O café remodelou o estado de São Paulo. E também parte de Minas Gerais, Rio de Janeiro e Paraná. Em pouco mais de um século engoliu, quase completamente, as florestas que recobriam os solos dessa parte do Brasil, a Mata Atlântica. Entre 1890 e 1940, foi o principal item das exportações brasileiras. O cultivo e a comercialização do produto fizeram a fortuna e alegria de poucos. A ruína e tristeza de muitos. O Brasil era café. Foi café, desde o Império até a industrialização acelerada da década de 1950. Nos áureos tempos, alguém imaginou que “iríamos à Europa num aterro de café”. Acreditava-se que os níveis de desenvolvimento econômico e social dos países europeus seriam alcançados por obra e graça da incessante, insaciável, cafeicultura.
O Brasil, então, permaneceu integrado à economia internacional, tal como ocorria desde a colonização portuguesa, atendendo grande parte do mercado mundial de café. No século XX, a vida de paulistas, mineiros e paranaenses esteve profundamente marcada pelas grandes fazendas exportadoras. Muitas deram origem a importantes centros agrícolas, núcleos de povoamento e colonização, hoje cidades, no interior de vários estados.
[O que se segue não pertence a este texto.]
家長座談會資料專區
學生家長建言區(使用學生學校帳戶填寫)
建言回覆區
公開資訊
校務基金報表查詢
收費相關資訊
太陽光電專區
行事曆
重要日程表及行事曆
Esta situação despertou o interesse de estrangeiros que procuraram compreender e explicar o Brasil pela importância da cafeicultura. Foi o que aconteceu, por exemplo, com os historiadores Stanley Stein e Warren Dean, atentos à gritante situação de atraso e subdesenvolvimento do nosso país. Estes brasilianistas, norte-americanos especialistas em problemas brasileiros, realizaram meticulosos estudos sócio-econômicos das comunidades cafeeiras de Vassouras e de Rio Claro. Ambos procuraram conhecer o ambiente dessas localidades e os efeitos que a grande lavoura de café provocou nas instituições nacionais.
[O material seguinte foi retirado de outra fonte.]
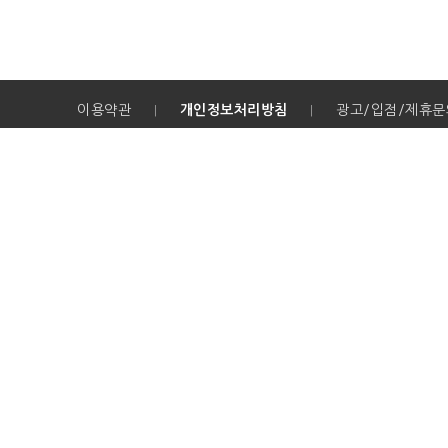
이용약관
개인정보처리방침
광고/입점/제휴문
|
|
(주)바로네트웍스
대표이사 : 박기범
주소
대표번호 : 1666-1243 / e
사업자등록번호 : 215-87
여행업등록번호 : 제2017
국외여행업등록번호 : 제2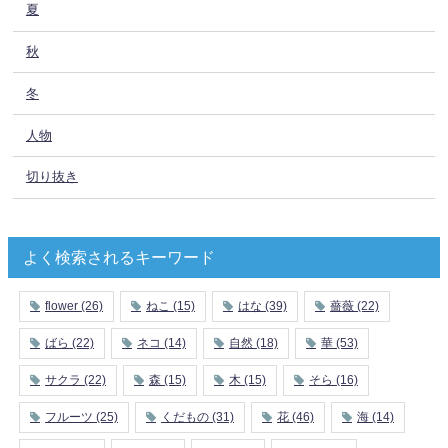
夏
秋
冬
人物
切り抜き
よく検索されるキーワード
flower
(26)
ねこ
(15)
はな
(39)
薔薇
(22)
ばら
(22)
ネコ
(14)
自然
(18)
華
(53)
サクラ
(22)
森
(15)
木
(15)
そら
(16)
フルーツ
(25)
くだもの
(31)
花
(46)
海
(14)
Os dois professores aprenderam, com estudo e pesquisa histórica, aquilo que brasileiros comuns conheciam pelas experiências de vida e trabalho cotidianos. Em sua expansão devastadora, o café devorou as florestas, transformando os sertões do Brasil. A pesquisa de Stanley Stein sobre Vassouras explicitou as mudanças que a cafeicultura impôs no vale do Paraíba, ao longo do século XIX. O café interrompeu uma fase de contemplação das matas virgens e lançou os agricultores, grandes e pequenos, em uma corrida pela conquista de cada palmo de terra. O fascínio pelo enriquecimento rápido é uma herança dos tempos coloniais, quando a mineração era a principal esperança para “subir na vida”. Os cafezais eliminaram matas, roças, pastos e sítios. Baniram índios, quilombos, posseiros, lavradores pobres. Ocuparam imensas extensões de terras. Logo, brotou a expressão que fundiu novos e antigos sentimentos de cobiça e ambição. E o café virou “ouro verde”.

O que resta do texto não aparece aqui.